ここでおもしろいのは、インフラのような巨大な物語と、ローカルな物語をブリッジさせようとするヘンケの姿勢である。STS研究者のドゥニとポンティーユが書いた地下鉄の保守作業員の民族誌を引き合いに出し、人間と人工物の間にある「Fragility(脆さ)」は、必ずしも修復が必要なわけではないが、安定と崩壊の境界線上にある微妙な存在であると語る。

私たちの最大のインフラや社会制度でさえも、最終的には地域レベルの人間関係や物質的関係に根ざしており、それらは人間の身体とそこに宿る技術、知識、感覚、感情を媒介としてつながっていることを改めて強調する。

この章の最後には、「修理する権利」のような勃興するリペアムーブメントにも触れる。インターネットやストリーミングの発達に伴って、トランスローカルなコミュニケーションが生まれ、その関係性から、新たなネットワークとアイデンティティが形成され、新しい信念や制度が生まれることに希望を持つ。これを前回の記事に書いた「モア・ザン・ソーシャル・ムーヴメント」と接続すると、パパドプロスが言う、Generous Infrastructure(寛大なインフラ)と共鳴しあう感覚があるのだ。

社会運動以上の運動は、寛大なインフラ、すなわち、制度化されたインフラが失敗したり意図的に壊れたりしても、コミュニティが自分たちの生活形態の存在論的条件を維持・防衛することを可能にするインフラを作り出す。

Experimental Practice: Technoscience, Alterontologies, and More-Than-Social Movements
Dimitris Papadopoulos, 2018

深呼吸をし、まわりを見渡し、内省しながら設計する修復

最後の、第五章がユニークだ。

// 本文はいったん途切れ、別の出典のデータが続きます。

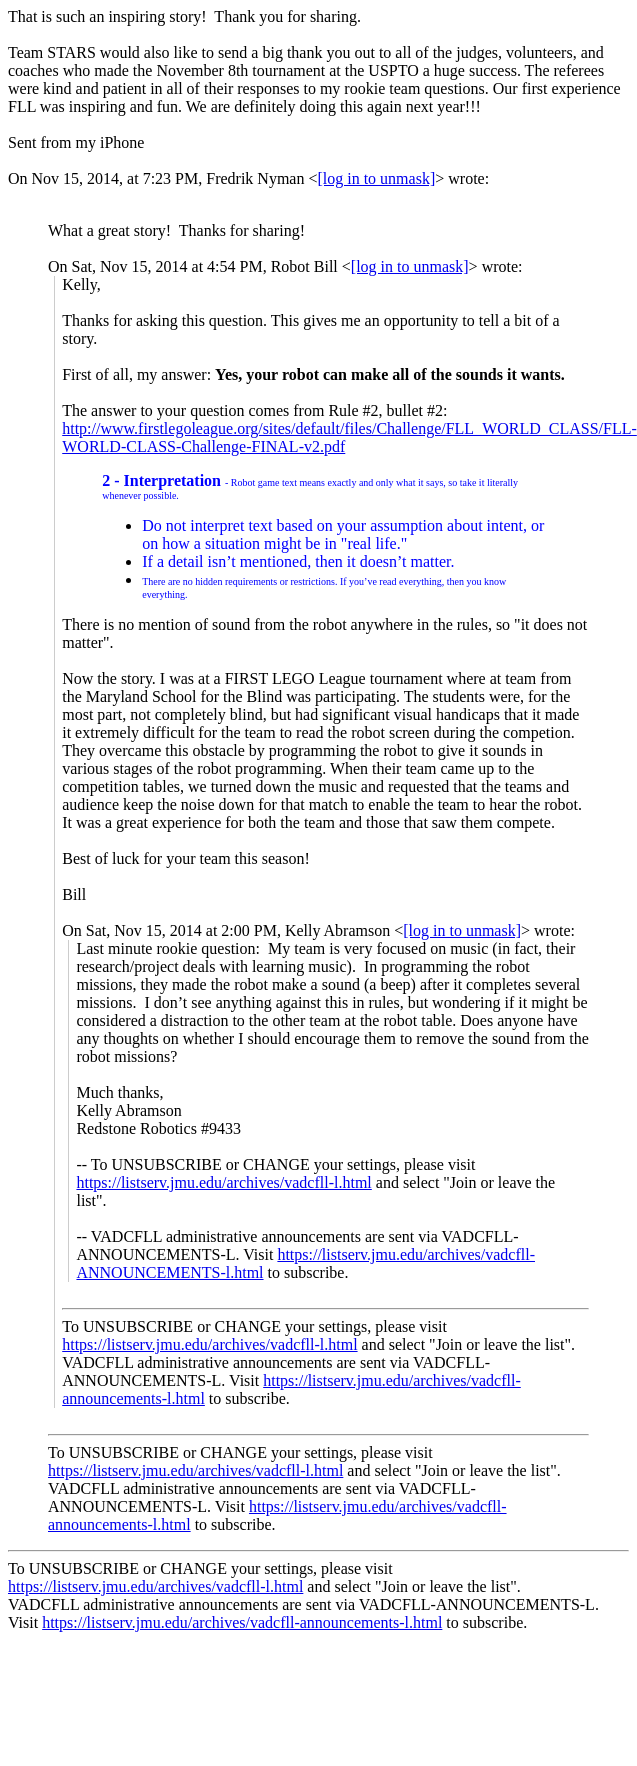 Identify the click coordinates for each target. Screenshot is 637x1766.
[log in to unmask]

下敷きにするのは、人新世である。ヘンケが関心のある食のグローバルなシステムを引き合いに語られるのは、端的に言うと「インフラを修復し維持することが、地球に悪影響を与え、逆に人間の絶滅に繋がるというパラドックスに直面するのでは」という問いである。

ここで提案されるのが、「Reflexive Repair(再帰的修復)」だ。重要なのが、倫理をともなう「計画」である。ある意味、即興性や不確実性を持って語られやすい修復に、深呼吸してまわりを見渡し、内省しながら設計するというマインドセットを持ち込む。

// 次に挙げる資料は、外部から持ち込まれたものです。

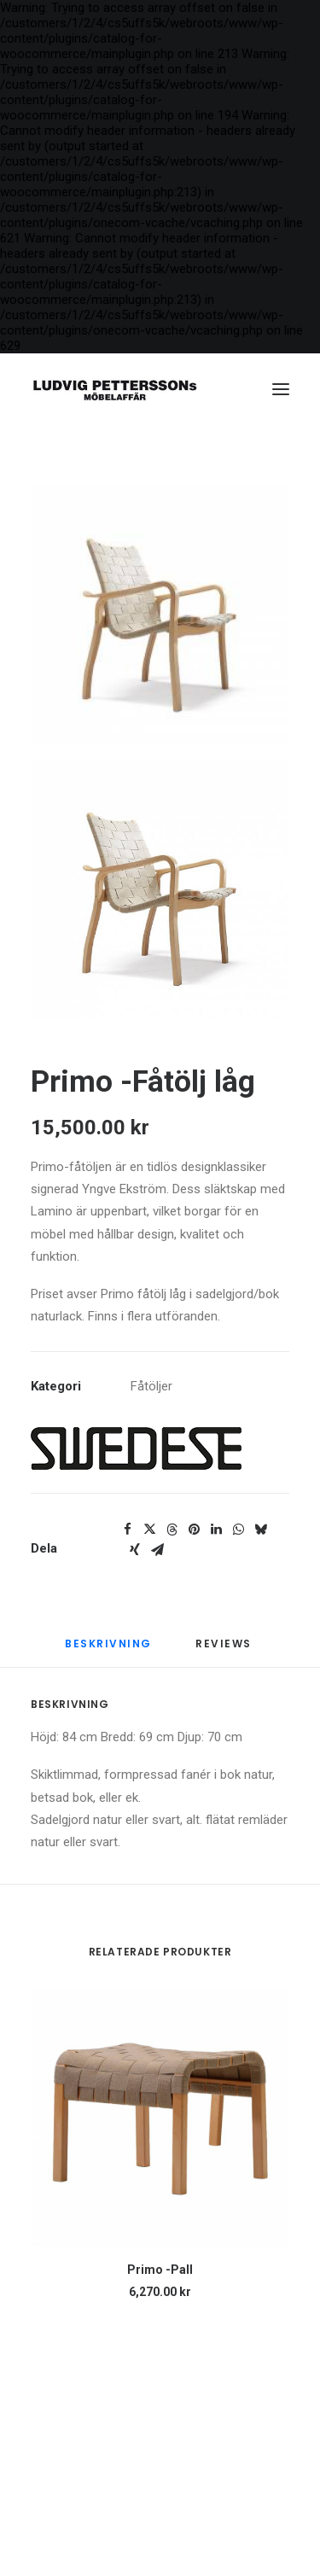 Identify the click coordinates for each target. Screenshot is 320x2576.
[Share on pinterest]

つまり、修理の限界と潜在的な意図しない結果を考慮し、計画する修理へのアプローチである。

ヘンケは持続可能性(Sutainability)という言葉を引き合いに出す。だいぶ食傷気味な言葉だが、丁寧に見ると確かに、と思うのだ。1987年にブルントランド委員会が提唱した「将来の世代が自らのニーズを満たす能力を損なうことなく、現在のニーズを満たす」という定義を下敷きに、ヘンケの主張はこの現在と未来のニーズが均衡するように構築および修復を計画するべきだ、と力説するのだ。そして、最後にこうまとめる。

Reflexive Repair(再帰的修復)とは、修理そのものを見直すことであり、近代の社会技術構造に組み込まれた権力、規模、時間の複雑な相互作用を通じて、インフラのグローバリズムの結果を考慮する倫理を目指すものである。

チェックリスト、そしてグッドデザイン賞2023をみる

結論には、冒頭に書いた「修復が何かを維持するものであるならば、一体何が維持されているのか?」という問いとともに、ツールキットを質問形式にしたチェックリストが3つ明快に書かれている。

そのやりかたがよいのかどうか、を振り返るための項目とも言えるだろう。ある意味、日頃行うプロジェクトのデザインにも応用できそうだ。

  • 第一に、提案された修理は既存の権力構造を大きく再生産するのか、それとも既存のインフラに組み込まれた不平等や不公正を是正しようとするものなのか。

  • 第二に、修理案は、インフラストラクチャの物質的・言説的形状によって最も中心的な影響を受ける人々、コミュニティ、生態系を考慮しているのだろうか。誰が利害関係を持ち、彼らに発言権が与えられているのか。

  • 第三に、提案されたソリューションは、可能な未来、特に私たち自身や未来の世代のために望むことを想像できる未来を制限したり、閉ざしたりしていないだろうか。

その視点で、最後に、先週発表されたグッドデザイン賞2023を見てみよう。神山まるごと高専や、春日台センターセンターオーガニック直売所タネトといった、私的に好きな取り組みも当然あるが、あくまで視点は「修復」。

特に響いた3つの取り組みを並べて、この記事を締め括ろうと思う。2024は雲ノ平トレイルクラブや、Fikseのような取り組みも入ってくるのでは…という願いを込めて。

52間の縁側
庭の水やりや風呂の掃除、というメンテナンス行為も介しながら、みんなが「お互い様」で、自由に縁側を行き来しているような試みにグッとくる。

Yahoo!ショッピング「おトク指定便」
「早ければ早いほどよい」という価値観を見直し、ドライバー、ストアへの負荷など、様々な不均衡を調節する。そんなに急ぐ場面はないし、納得。

きみ辞書
最初に辞書を引く言葉が、自分の名前というのにやられた。原価、校正、流通、販売の既存のインフラを調節・修復しながら、未来をつくる試みである。「いくらになってもいいから売ってほしい」という声に胸を打たれる。